Alles Lachen, was vorhin noch ihr schönes Gesicht geschmückt hatte, war wie weggewischt. Ihre Stimme war kalt. „Wie kommst du denn zum Du, Izabelle? Vergiss nicht, mit wem du hier sprichst! Ich bin immer noch über dir, weit über dir und wenn ich wollen würde, könnte ich dich die ganze Zeit in meiner Nähe behalten und dir das Leben zur Hölle machen." Amalie war ein Schritt vorgetreten. „Nur weil ich früher nichts gemacht habe, heißt das nicht, dass ich dieses Mal nichts tun würde." Die Luft ums sie herum war zum Zerreißen gespannt. Ihr wurde alles zu viel, sie musste hier weg. Ohne dass sie es wollte, traten Tränen in ihre Augen.
„So meine süße Amalie, dann wollen wir mal wieder, nicht war? Die Kleider tragen sich schließlich nicht von selbst aufs Anwesen."
Amalie lächelte ihn liebevoll an. Thilo wusste immer genau zur richtigen Zeit wann er was sagen musste. Er hatte sich in ihr Leben geschlichen und jetzt konnte sie sich keins mehr ohne ihn vorstellen. Graf Konstantin schnaubte: „Ein weibischer Mann ist unendlich unerträglicher als ein männliches Weib." Bei dem letzten Teil des Satzes ruhte sein Blick auf ihr. Ihre Augen weiteten sich. „Falls sie das nicht kennen, vereehrte Amalie, dies ist Lyrik und von Gottfried von Hippel."
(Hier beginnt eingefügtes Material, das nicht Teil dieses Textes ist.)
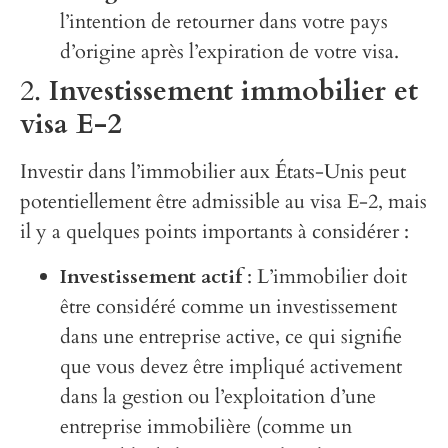
l’intention de retourner dans votre pays
d’origine après l’expiration de votre visa.
2.
Investissement immobilier et
visa E-2
Investir dans l’immobilier aux États-Unis peut
potentiellement être admissible au visa E-2, mais
il y a quelques points importants à considérer :
Investissement actif
: L’immobilier doit
être considéré comme un investissement
dans une entreprise active, ce qui signifie
que vous devez être impliqué activement
dans la gestion ou l’exploitation d’une
entreprise immobilière (comme un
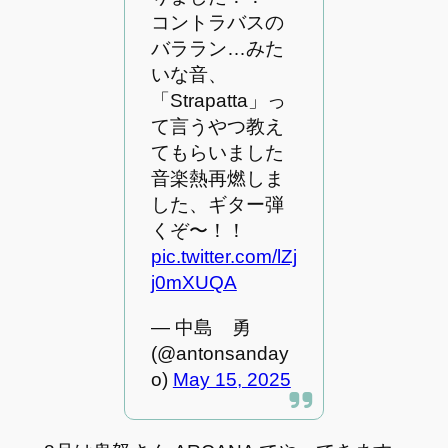
コントラバスの
バララン…みた
いな音、
「Strapatta」っ
て言うやつ教え
てもらいました
音楽熱再燃しま
した、ギター弾
くぞ〜！！
pic.twitter.com/lZj
j0mXUQA
— 中島 勇
(@antonsanday
o)
May 15, 2025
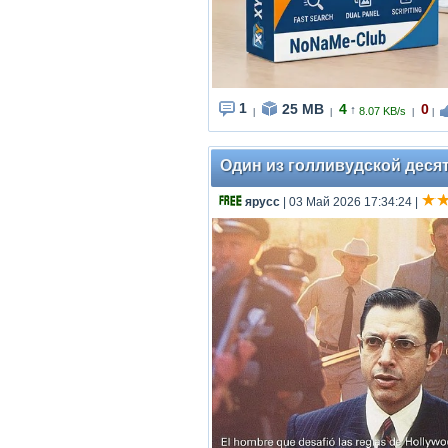
1
25 MB
4
0
↑
8.07 KB/s
|
|
|
|
Один из голливудской десятк
ярусс
| 03 Май 2026 17:34:24
|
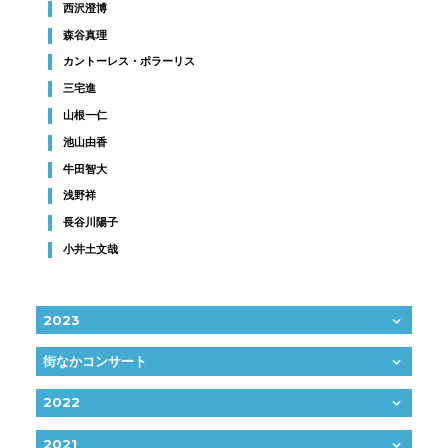
西沢澄博
森谷真理
カントーレス・ポラーリス
三宅進
山根一仁
池山由香
牛田智大
浅野祥
長谷川陽子
小井土文哉
2023
街なかコンサート
2022
2021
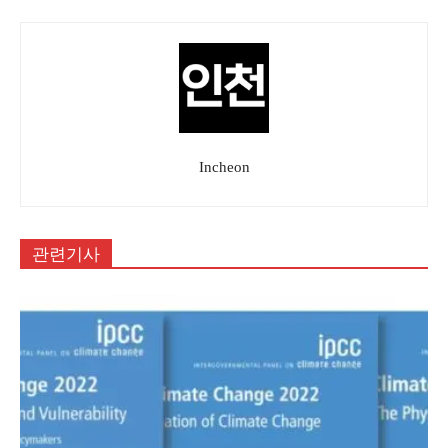
Incheon
관련기사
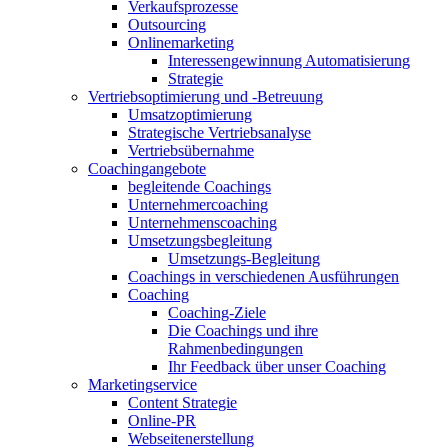
Verkaufsprozesse
Outsourcing
Onlinemarketing
Interessengewinnung Automatisierung
Strategie
Vertriebsoptimierung und -Betreuung
Umsatzoptimierung
Strategische Vertriebsanalyse
Vertriebsübernahme
Coachingangebote
begleitende Coachings
Unternehmercoaching
Unternehmenscoaching
Umsetzungsbegleitung
Umsetzungs-Begleitung
Coachings in verschiedenen Ausführungen
Coaching
Coaching-Ziele
Die Coachings und ihre
Rahmenbedingungen
Ihr Feedback über unser Coaching
Marketingservice
Content Strategie
Online-PR
Webseitenerstellung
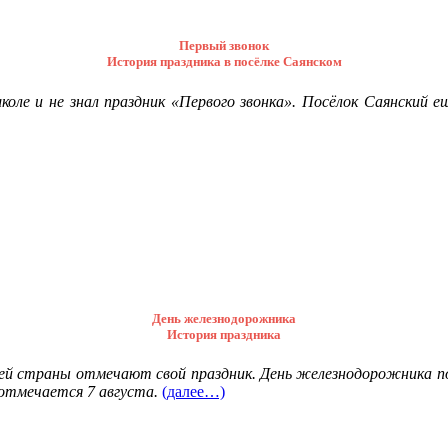
Первый звонок
История праздника в посёлке Саянском
коле и не знал праздник «Первого звонка». Посёлок Саянский 
День железнодорожника
История праздника
лей страны отмечают свой праздник. День железнодорожника п
 отмечается 7 августа.
(далее…)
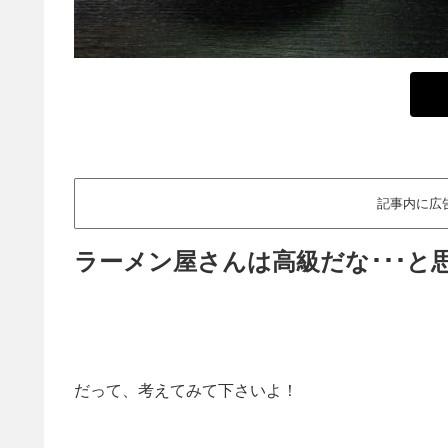
記事内に広
ラーメン屋さんは高級だな･･･と
だって、考えてみて下さいよ！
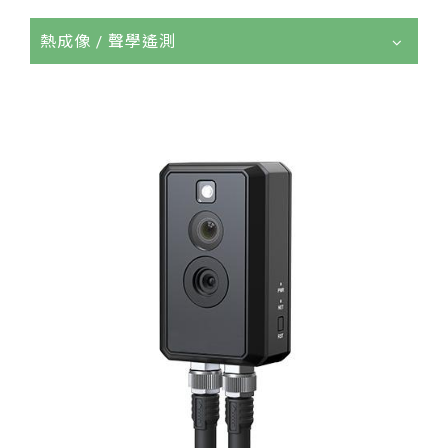
熱成像 / 聲學遙測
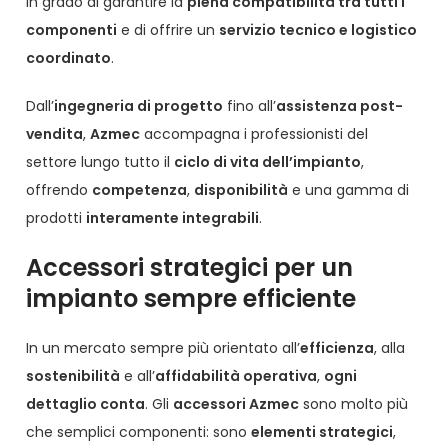
in grado di garantire la
piena compatibilità tra tutti i
componenti
e di offrire un
servizio tecnico e logistico
coordinato
.
Dall’
ingegneria di progetto
fino all’
assistenza post-
vendita
,
Azmec
accompagna i professionisti del
settore lungo tutto il
ciclo di vita dell’impianto
,
offrendo
competenza
,
disponibilità
e una gamma di
prodotti
interamente integrabili
.
Accessori strategici per un
impianto sempre efficiente
In un mercato sempre più orientato all’
efficienza
, alla
sostenibilità
e all’
affidabilità operativa
,
ogni
dettaglio conta
. Gli
accessori Azmec
sono molto più
che semplici componenti: sono
elementi strategici
,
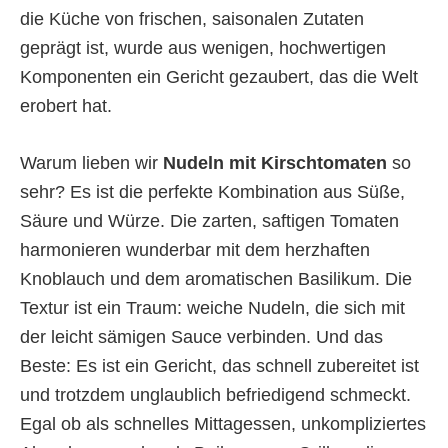
die Küche von frischen, saisonalen Zutaten
geprägt ist, wurde aus wenigen, hochwertigen
Komponenten ein Gericht gezaubert, das die Welt
erobert hat.
Warum lieben wir
Nudeln mit Kirschtomaten
so
sehr? Es ist die perfekte Kombination aus Süße,
Säure und Würze. Die zarten, saftigen Tomaten
harmonieren wunderbar mit dem herzhaften
Knoblauch und dem aromatischen Basilikum. Die
Textur ist ein Traum: weiche Nudeln, die sich mit
der leicht sämigen Sauce verbinden. Und das
Beste: Es ist ein Gericht, das schnell zubereitet ist
und trotzdem unglaublich befriedigend schmeckt.
Egal ob als schnelles Mittagessen, unkompliziertes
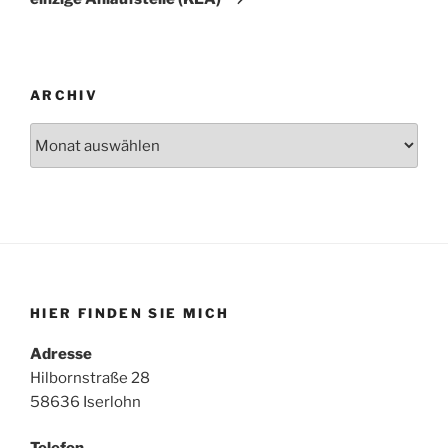
ARCHIV
Archiv
HIER FINDEN SIE MICH
Adresse
Hilbornstraße 28
58636 Iserlohn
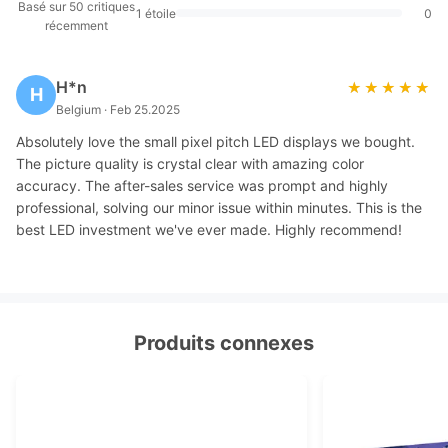
Basé sur 50 critiques
1 étoile
0
récemment
H*n
★★★★★
★★★★★
H
Belgium · Feb 25.2025
Absolutely love the small pixel pitch LED displays we bought.
The picture quality is crystal clear with amazing color
accuracy. The after-sales service was prompt and highly
professional, solving our minor issue within minutes. This is the
best LED investment we've ever made. Highly recommend!
Produits connexes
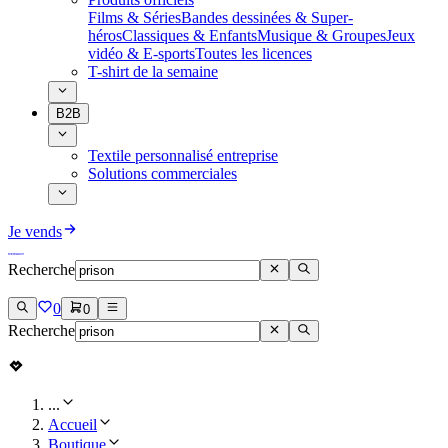
Films & Séries
Bandes dessinées & Super-
héros
Classiques & Enfants
Musique & Groupes
Jeux
vidéo & E-sports
Toutes les licences
T-shirt de la semaine
B2B
Textile personnalisé entreprise
Solutions commerciales
Je vends
Recherche
0
0
Recherche
...
Accueil
Boutique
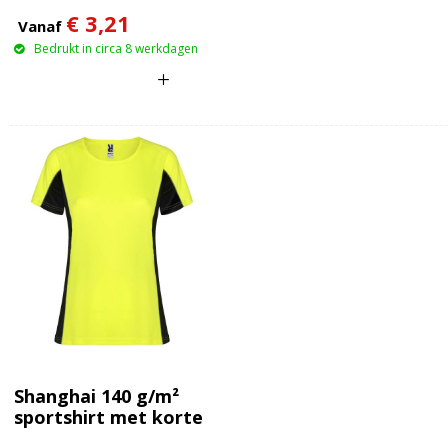
mouwen voor heren
€ 3,21
Vanaf
Bedrukt in circa 8 werkdagen
Shanghai 140 g/m²
sportshirt met korte
mouwen voor dames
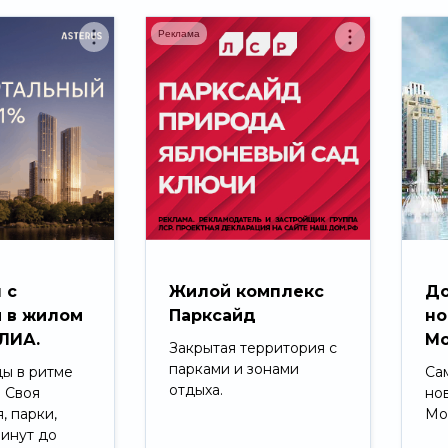
Реклама
 с
Жилой комплекс
До
 в жилом
Парксайд
но
ЛИА.
Мо
Закрытая территория с
парками и зонами
ды в ритме
Са
отдыха.
. Своя
но
, парки,
Мо
минут до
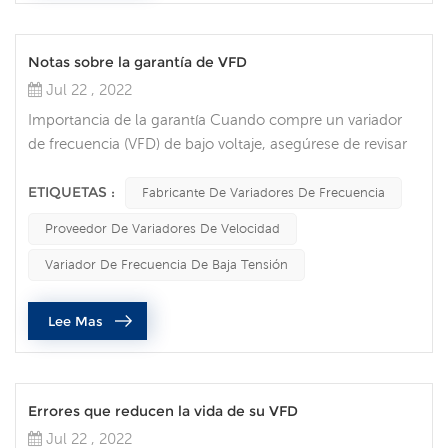
Notas sobre la garantía de VFD
Jul 22 , 2022
Importancia de la garantía Cuando compre un variador
de frecuencia (VFD) de bajo voltaje, asegúrese de revisar
la garantía para cada opción que considere. Es posible
que desee no necesitar nunca una garantía, pero cuando
ETIQUETAS :
Fabricante De Variadores De Frecuencia
ocurre un defecto, las garantías son válidas y pueden
Proveedor De Variadores De Velocidad
ayudarlo a reparar o reemplazar su dispositivo. A
continuación se presentan algunas de las
Variador De Frecuencia De Baja Tensión
consideraciones y errores más impo...
Lee Mas
Errores que reducen la vida de su VFD
Jul 22 , 2022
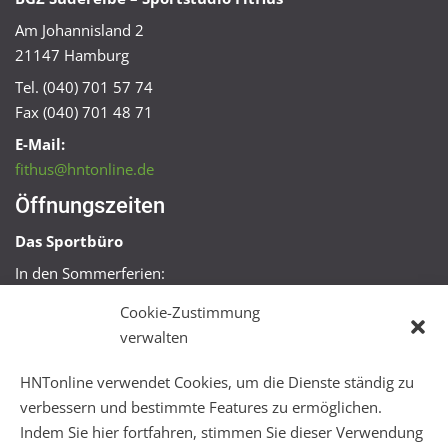
Am Johannisland 2
21147 Hamburg
Tel. (040) 701 57 74
Fax (040) 701 48 71
E-Mail:
fithus@hntonline.de
Öffnungszeiten
Das Sportbüro
In den Sommerferien:
Mo, Mi + Fr 09:00 – 11:00 Uhr
Cookie-Zustimmung
Mo + Mi 16:00 – 18:00 Uhr
verwalten
FitHus
HNTonline verwendet Cookies, um die Dienste ständig zu
Mo – Fr 08:00 – 22:00 Uhr
verbessern und bestimmte Features zu ermöglichen.
Sa + So 10:00 – 18:00 Uhr
Indem Sie hier fortfahren, stimmen Sie dieser Verwendung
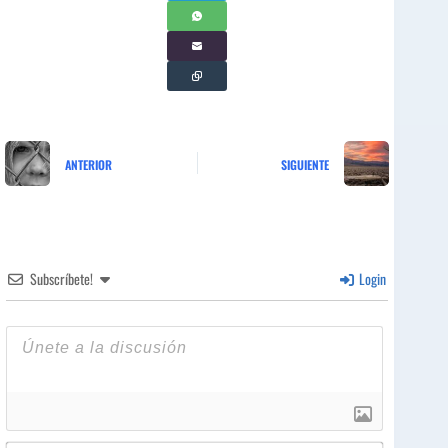
ANTERIOR
SIGUIENTE
Subscríbete!
Login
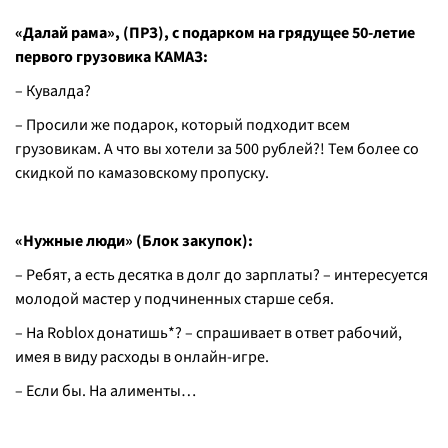
«Далай рама», (ПРЗ), с подарком на грядущее 50-летие
первого грузовика КАМАЗ:
– Кувалда?
– Просили же подарок, который подходит всем
грузовикам. А что вы хотели за 500 рублей?! Тем более со
скидкой по камазовскому пропуску.
«Нужные люди» (Блок закупок):
– Ребят, а есть десятка в долг до зарплаты? – интересуется
молодой мастер у подчиненных старше себя.
– На Roblox донатишь*? – спрашивает в ответ рабочий,
имея в виду расходы в онлайн-игре.
– Если бы. На алименты…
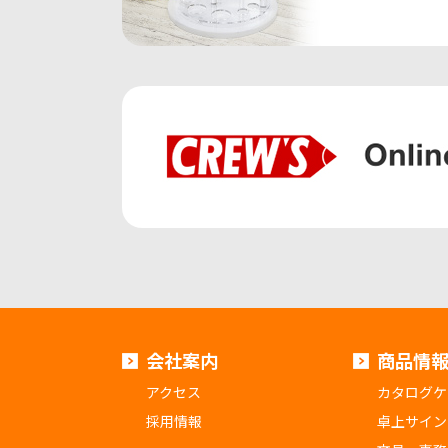
会社案内
商品情
アクセス
カタログケ
採用情報
卓上サイン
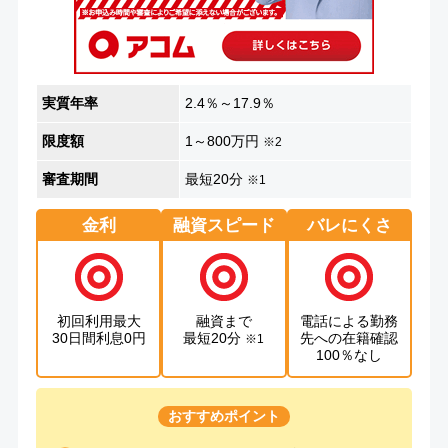
実質年率
2.4％～17.9％
限度額
1～800万円
※2
審査期間
最短20分
※1
金利
融資スピード
バレにくさ
初回利用最大
融資まで
電話による勤務
30日間利息0円
最短20分
先への在籍確認
※1
100％なし
おすすめポイント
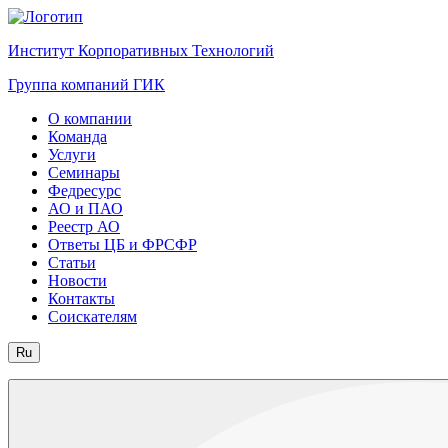
Институт Корпоративных Технологий
Группа компаний ГИК
О компании
Команда
Услуги
Семинары
Федресурс
АО и ПАО
Реестр АО
Ответы ЦБ и ФРСФР
Статьи
Новости
Контакты
Соискателям
Ru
Kälte Wut breitet sich in ihr aus. Jeder noch so kleinste Teil in ihr füllte sich mit diesem Gefühl. Ihr eingefrorenes Lächeln wandte sich. „Männliche Dummheit bereitet mir großes Vergnügen. Gott sei Dank ist das eine schier unerschöpfliche Quelle der Unterhaltung."
Nun war es Graf Konstantin dessen Augen sich weiteten.
„Dies ist doch gewiss von einer Frau geschrieben worden. So etwas lese ich nicht!"
Ihr Blick war abschätzig, als sich ihre Augen ineinander verhakten.
„Was sie nicht sagen. Hätten sie so etwas nämlich gelesen, hätten sie womöglich einen Blick auf das große Ganze werfen können und wären nicht so eingeschränkt in ihrer Sichtweise."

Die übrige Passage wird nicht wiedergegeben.